Dining

French Frites

Épernay brings all the Franco classics to Fairfield Avenue

Comments (0)
Thursday, March 12, 2009
Sean Corbett photo
Always go with the steak fries

Épernay
272 Fairfield Ave., Bridgeport,
(203) 334-3000, www.epernaybistro.com

Épernay opened just over four months ago on the bubbling Fairfield Avenue strip in downtown Bridgeport and has brought yet another level of charm to this growing little restaurant row.

The French bistro offers a well-executed and authentic bistro experience that starts with the décor and extends to the menu. The only thing missing is a surly French staff. While a few need a bit of additional training — disappearing and distracted bartenders, slightly confused floor staff — all are incredibly gracious and friendly.

One and all are welcomed warmly by manager Barbara Saracena, who is also responsible for creating the little jewel box of a space. To the right is a full-service, eight-seat bar and a lounge-style window-seat area whose tables are flanked by colorful cushions. At the back is the dining room, which beckons with its exposed brick walls, eclectic and colorful art collection and funky-chic chandelier. The concept of remaining true to French style in the middle of Bridgeport, an undertaking that could have gone so very wrong, has flourished in the hands of chef/owner Peter Wroe.

The food delivers as well. Our group sampled several appetizers and entrees, some from the slightly limited but sturdy regular menu, others from the extensive specials list. A heaping bowl of mussels steamed with Andouille sausage, garlic, and scallions is magnificent, each mussel perfectly plump and clean and the garlicky broth offering a spicy zing to finish. Bread was dipped all around, leaving not a single drop of the heady brine. Smoked salmon salad, a pile of lofty bright greens dressed just lightly in an herbed crème fraiche vinaigrette, is draped with lovely thin slices of perfectly-smoked salmon, though a healthy squeeze of lemon or lime added to the dressing would have taken this dish to new heights.

While a cream of potato soup was a bit bland and gritty, the white bean hummus made up for it with its velvety yet light-as-air texture, a subtle backdrop of garlic and lemon, and the warm garlic toasts that accompanied it.
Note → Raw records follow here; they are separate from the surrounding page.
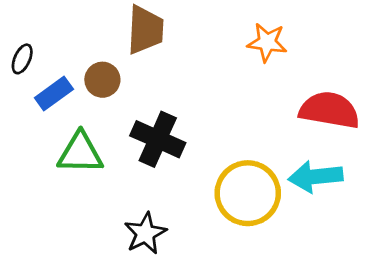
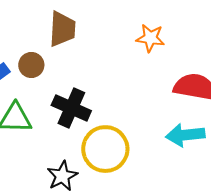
yellow circle: (248, 193) -> (105, 149), moved

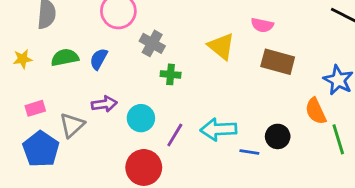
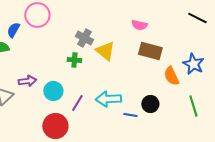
gray cross: (152, 43) -> (84, 38), moved
yellow triangle: (221, 46) -> (105, 51), moved
blue semicircle: (99, 59) -> (13, 30), moved
orange semicircle: (316, 111) -> (171, 76), moved

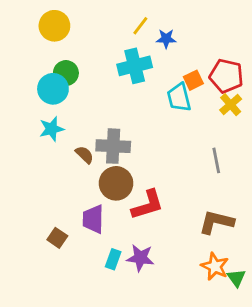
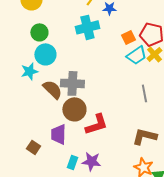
cyan circle: (53, 89) -> (45, 54), moved
cyan trapezoid: (179, 97) -> (136, 55), moved, turned -110
brown semicircle: (85, 155) -> (52, 89), size x1.5

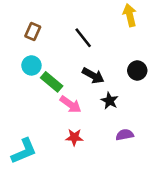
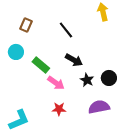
cyan circle: (31, 65) -> (16, 52), moved
black circle: (137, 71) -> (109, 78), moved
purple semicircle: (125, 135) -> (99, 107), size x1.5

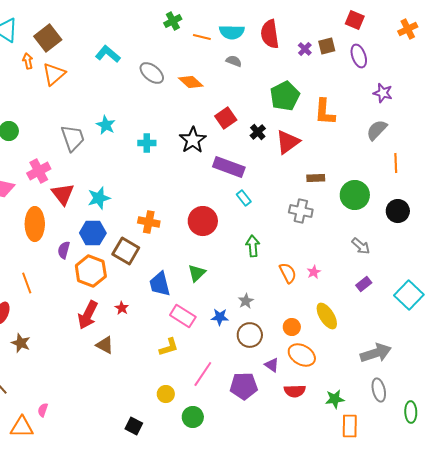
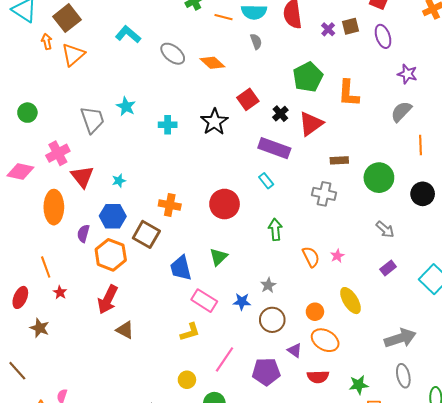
gray semicircle: (234, 61) -> (256, 41), turned 49
purple rectangle: (229, 167) -> (274, 148), moved
cyan star: (99, 198) -> (119, 181), size x0.6
red star: (122, 308) -> (60, 292), moved

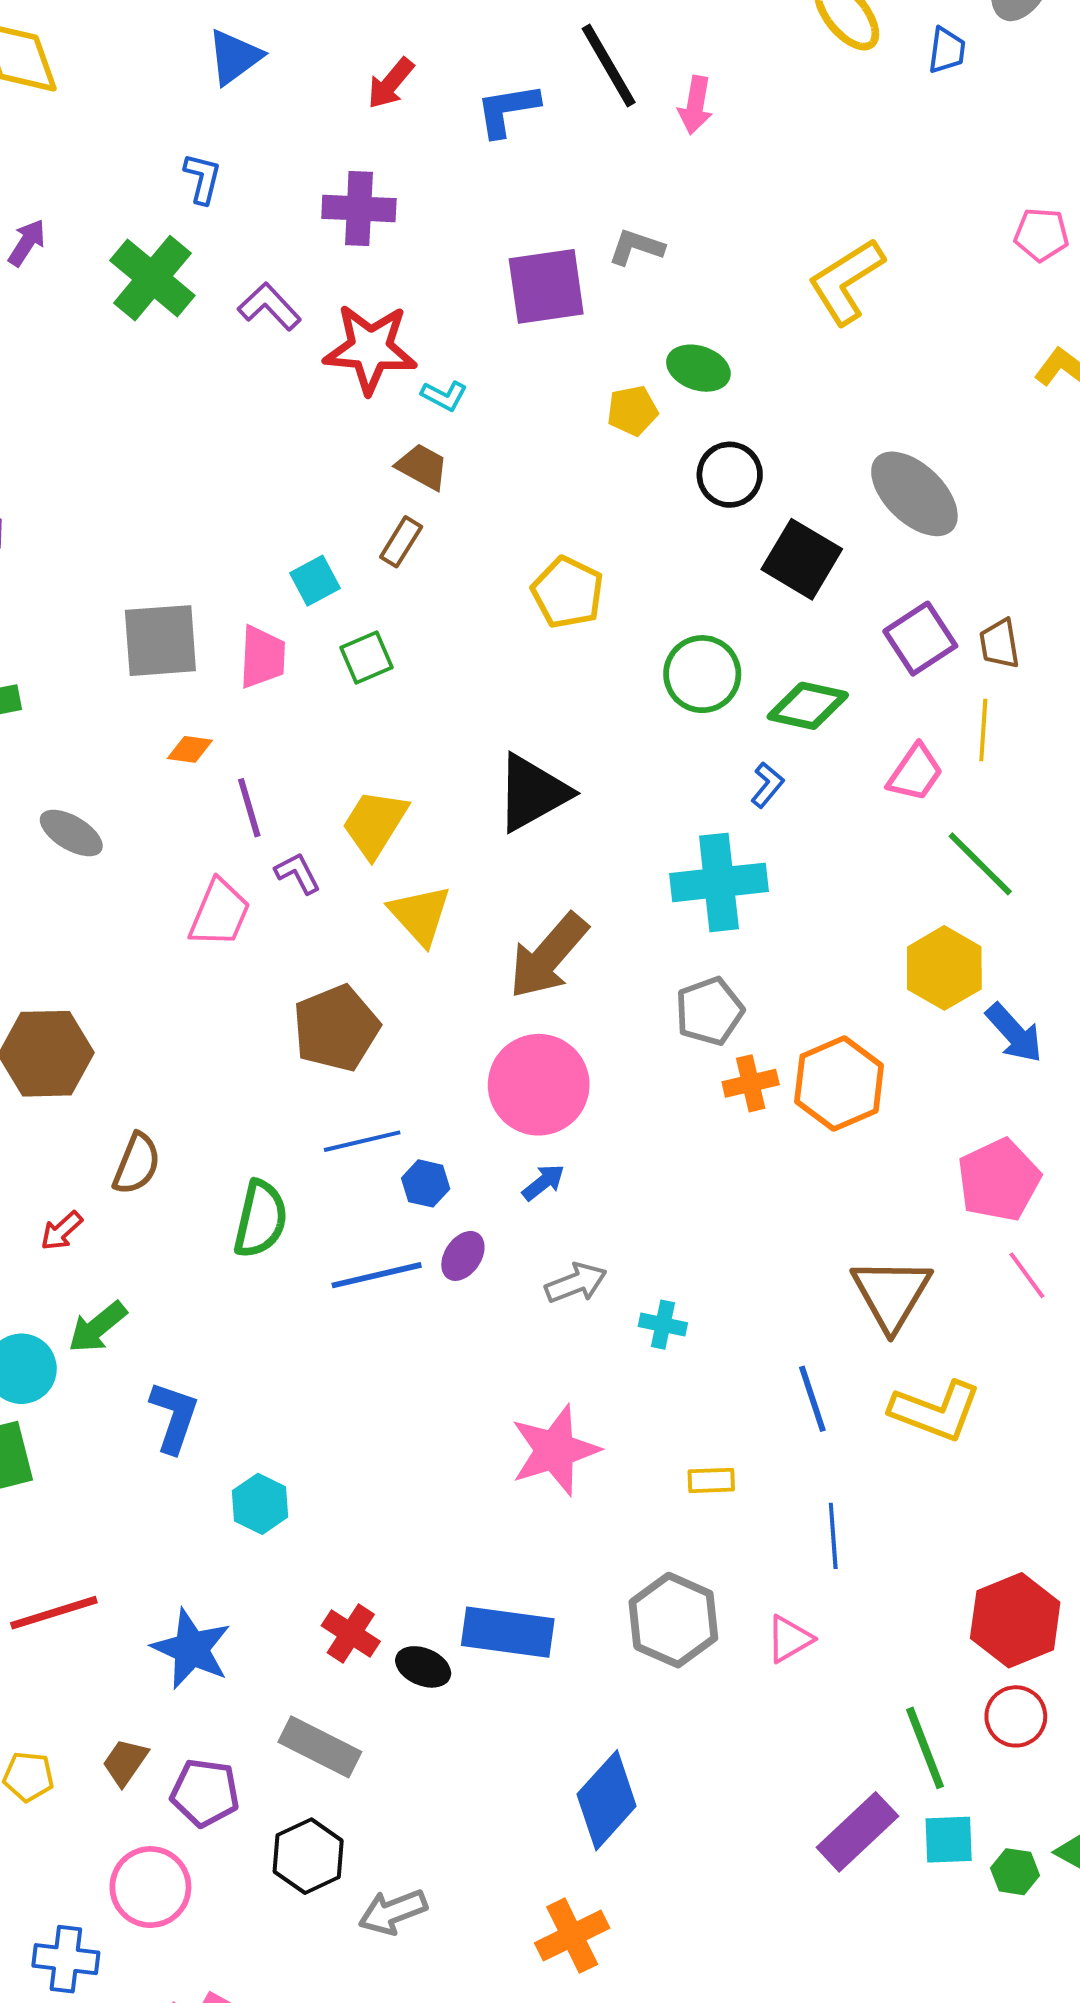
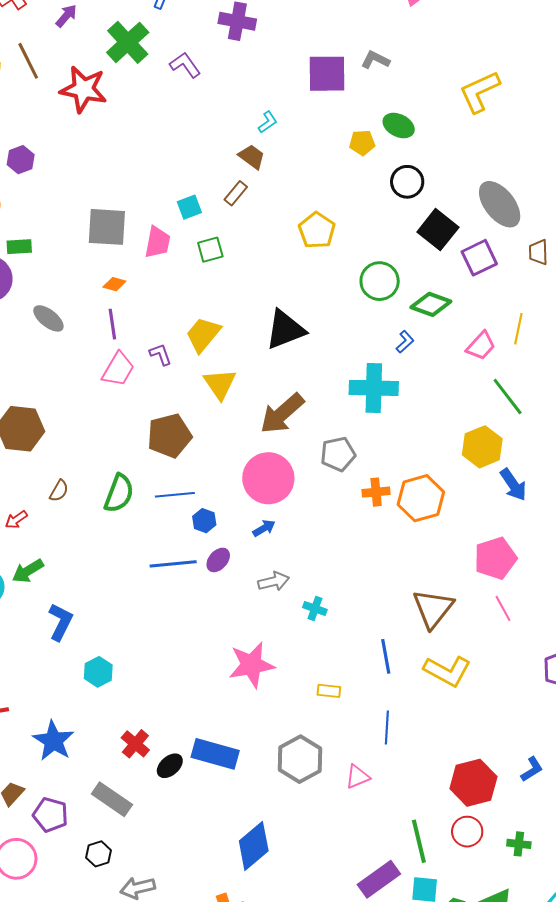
red star: (370, 349) -> (83, 89), moved
cyan L-shape: (444, 396) -> (268, 122), turned -70
purple square: (920, 639) -> (479, 258), moved
brown trapezoid: (999, 644) -> (538, 252), moved
purple line: (249, 808) -> (112, 324), moved
gray pentagon: (709, 1011) -> (338, 454), moved
brown semicircle: (137, 1164) -> (59, 491), size x0.7
green semicircle: (261, 1219) -> (119, 493), moved
black ellipse: (423, 1667) -> (170, 766), turned -72
black hexagon: (308, 1856) -> (98, 854), size x0.7

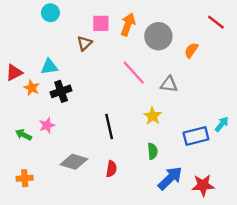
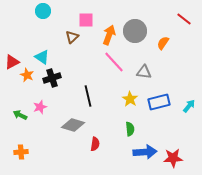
orange arrow: (128, 24) -> (109, 35), moved
cyan triangle: (49, 67) -> (42, 57), turned 42
black line: (109, 127) -> (88, 96), moved
blue rectangle: (196, 136) -> (159, 102), moved
gray diamond: (74, 162) -> (73, 125), moved
blue arrow: (170, 178) -> (145, 152), turned 40

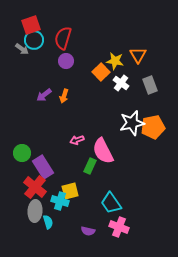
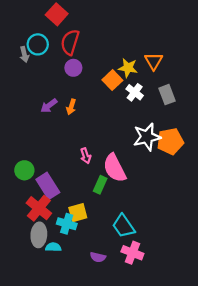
red square: (31, 25) -> (57, 14), moved, turned -30
gray arrow: (22, 49) -> (24, 54), turned 40
pink arrow: (77, 140) -> (86, 156), turned -88
cyan semicircle: (48, 222) -> (53, 247), turned -72

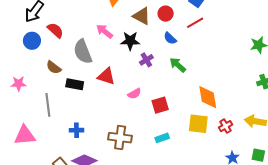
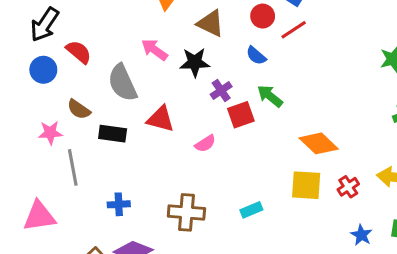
red circle: (166, 14) -> (263, 16), moved
pink star: (19, 84) -> (50, 133), moved
orange diamond: (208, 97) -> (319, 143), turned -35
red square: (160, 105) -> (241, 115), moved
For entrees, the lamb stew was another star. Brightened by a hefty infusion of lemony fresh thyme, the stew was deep and rich, studded with carrots and black olives, the meat perfectly braised. A pan-roasted Mahi Mahi promised brown butter, lemon and capers. The fish was delicately roasted, but here again the sauce lacked the citrus promised and fell a bit short on flavor.

An absolute standout was Chef Wroe's Hatfield pork chop Milanese, served over a mesclun green salad with lemon and parmesan dressing. Every heavenly bite offers a hearty crunch from the seasoned, golden-brown breadcrumb crust, the juicy-beyond-reason pork, light pink inside, and the sharpness of the Caesar-like dressing that rounds out the dish to perfection.

An order of steak frites, a staple of French bistro cuisine, needed to be really great at Éperenay — and it was. A medium-dark char on the outside gave way to the medium-rare pink inside. The meat was well-seasoned, juicy and flavorful, though slightly tepid upon arrival. The fries, neither too thin or thick, were crisped just so on the outside and obviously salted hot. I'd have loved to see a splash of dark green on that plate (sautéed spinach?), for presentation and as contrast to the protein and starch, but if we're staying true to the French bistro style, I suppose the chef got it right.

Desserts we tried included lemon bars with a slightly heavy crust and tooth-achingly sweet raspberry sauce. They missed the mark for us. The almond cake didn't quite make the grade either, succeeding on the level of just-slightly-sweetness, but lacking in the rich nutty flavor we expected.

But then came the saviors: the Pot de Crème, a divine cup of rich, bittersweet chocolate-creamy bliss topped with whipped cream, and the exceptional crème brulèe with its crunchy caramel top and smooth velvety vanilla custard beneath.